The Web Data Extraction Summit 2023 wrap up
What happened in the latest edition of Zyte's in-person event
The 2023 edition of the Web Data Extraction Summit ended last Thursday and, while I’m still in Dublin, I just wanted to share my two cents on the event with the Club’s readers, especially with the ones who could not be here.
Does it make any sense to make an in-person event in 2023?
Totally, it does. Even if any tech-related subject can be explained online with some webinar, being reunited under one roof and meeting each other helps us understand that we’re not alone. We could work in the same landscape, even be competitors with each other, but this doesn’t mean we should not meet. Web scraping seems a niche and companies are sparse around the world, so it could be difficult to find in our everyday life an occasion to exchange ideas in person with someone in the same industry. In the end, a rising tide lifts all boats, and we need to work together to make this tide rise more and more.
How big is the web scraping industry?
In the 2022 edition, market research shown during the event estimated that 6 Billion USD in 2023 would be spent on web scraping.
Of course, it’s an estimate, but I’ve got the sensation it’s very underestimated, firstly because the research was done before the generative AI boom. Nowadays, everyone who needs to train an AI model needs data and most of it comes from web scraping. There are no figures available, but given the size of the web scraping operations it made, probably only OpenAI spent 6B in web scraping in 2023. On top of that, there are many companies who probably are still not admitting publicly they’re doing web scraping and much many that would like to do it, but still are unserved due to a lack of skills and low budgets. So I think, and hope, the market is much larger than we perceive.
But let’s go back to the 2023 event, to wrap up the insights that emerged from the brilliant speeches taken.
AI will be more and more present in web scraping solutions
From the first speech by Shane, CEO of Zyte, to some of the others by Konstantin and Iain a major trend has been confirmed: AI will be embedded in web scraping solutions, to solve both the anti-bot bypassing issue but also the parsing one. Of course, the solution should be scalable, robust, and reliable, and, at the same time, we should be able to overwrite the decisions that AI made with our own. In this way, we have control of what happens and don’t have any surprises in the output but also save some time when creating a web scraper.
The death of datacenter proxies?
This provoking argument was the center of the presentation made by Isaac Coleman from Rayobyte. The market has seen a decline in their usage as more and more websites are blocking them when used for scraping but the real question is another one: are you able to understand how much your scraping operations cost and, if so, will your company be able to survive if you suddenly need to use more expensive solutions to avoid anti-bots, since these are becoming more and more harder do bypass? Something that is worth more than one thought!
A deep dive on anti-bot
Another great speech was made by Fabien Vauchelles, which you might already know because of his work on Scrapoxy, an advanced proxy manager, or for the article he wrote some months ago about reverse engineering a mobile API.

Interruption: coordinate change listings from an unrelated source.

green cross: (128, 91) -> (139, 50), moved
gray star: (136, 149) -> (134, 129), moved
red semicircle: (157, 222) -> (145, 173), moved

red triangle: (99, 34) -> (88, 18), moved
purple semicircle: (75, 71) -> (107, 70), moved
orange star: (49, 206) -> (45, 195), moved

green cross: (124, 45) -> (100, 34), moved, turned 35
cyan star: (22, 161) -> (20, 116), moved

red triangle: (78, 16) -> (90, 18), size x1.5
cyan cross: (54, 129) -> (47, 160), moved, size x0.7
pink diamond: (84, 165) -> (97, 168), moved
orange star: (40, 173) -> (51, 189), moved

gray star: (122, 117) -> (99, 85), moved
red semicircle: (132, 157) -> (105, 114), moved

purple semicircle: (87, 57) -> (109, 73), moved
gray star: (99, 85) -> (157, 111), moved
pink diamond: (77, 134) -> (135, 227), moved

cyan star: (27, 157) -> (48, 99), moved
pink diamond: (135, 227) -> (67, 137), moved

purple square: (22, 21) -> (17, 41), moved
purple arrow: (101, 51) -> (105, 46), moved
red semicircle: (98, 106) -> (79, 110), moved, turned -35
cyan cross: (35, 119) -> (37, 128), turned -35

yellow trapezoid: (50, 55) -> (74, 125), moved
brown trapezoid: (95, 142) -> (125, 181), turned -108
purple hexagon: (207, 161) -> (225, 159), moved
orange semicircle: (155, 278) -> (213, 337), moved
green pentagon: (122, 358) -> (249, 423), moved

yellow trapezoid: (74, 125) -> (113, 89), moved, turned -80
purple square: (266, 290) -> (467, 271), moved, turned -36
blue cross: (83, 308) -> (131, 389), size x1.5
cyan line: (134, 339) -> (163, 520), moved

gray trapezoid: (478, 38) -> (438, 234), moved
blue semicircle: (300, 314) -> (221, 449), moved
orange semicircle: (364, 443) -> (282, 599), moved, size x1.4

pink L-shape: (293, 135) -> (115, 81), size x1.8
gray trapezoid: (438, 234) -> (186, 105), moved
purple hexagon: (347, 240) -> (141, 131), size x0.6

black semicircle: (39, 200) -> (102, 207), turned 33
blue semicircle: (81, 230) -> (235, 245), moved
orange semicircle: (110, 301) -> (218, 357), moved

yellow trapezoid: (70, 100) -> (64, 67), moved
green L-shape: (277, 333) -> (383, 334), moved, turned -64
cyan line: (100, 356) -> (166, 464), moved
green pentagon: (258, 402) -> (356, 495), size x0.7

His explanation of how anti-bots work, which technique they use to detect bots, and, consequently, what we can do to avoid being detected, was truly interesting. It was at the same time highly understandable but very technical and you should have a look at it as soon as its recording is out.
The web scraping legal boundaries
Another speech you cannot miss is the one by the always-brilliant Sanaea Daruwalla, Chief of Legal and People at Zyte. With some clear and practical examples, she made us understand what are the boundaries to stay between to keep our scraping operations fully legal.
There were also some insights about what it means, from a legal perspective, to do web scraping to get data to use for training AI models, what the key aspects to be aware of and be careful since the legislation in this field is still at the beginning.
The advantages of a marketplace specialized in web-data
Last but not least, I could not avoid mentioning the speech of Andrea from Databoutique.com, where he examined what the introduction of dedicated marketplaces means for the web scraping industry. In a few words, for companies who are looking for web data, it’s like moving from a made-to-order artisan to mass distribution stores: you won’t get the most customized product but, for a cheaper price and in no time, you should be able to get standard products to satisfy common needs. This makes enter to the market companies who could not afford the made-to-order and, from a seller's perspective, drives more sales for the same product. It’s a win-win situation if the marketplace does its job to ensure the quality and the legality of the products exposed.
I didn’t mention all the other great speeches but they were all worth listening to, you get great insight into different aspects of the industry, from large-scale extractions to alternative and location data peculiarities.
Considering how much effort has been put into the organization of the event (it took about 6 months of work), I wanted to say a huge thank you to the whole Zyte team for having created such an event, and hope to see you next year!
I would like to see some scripts or records of the legal boundaries discussion. This topic needs to be explained very deeply!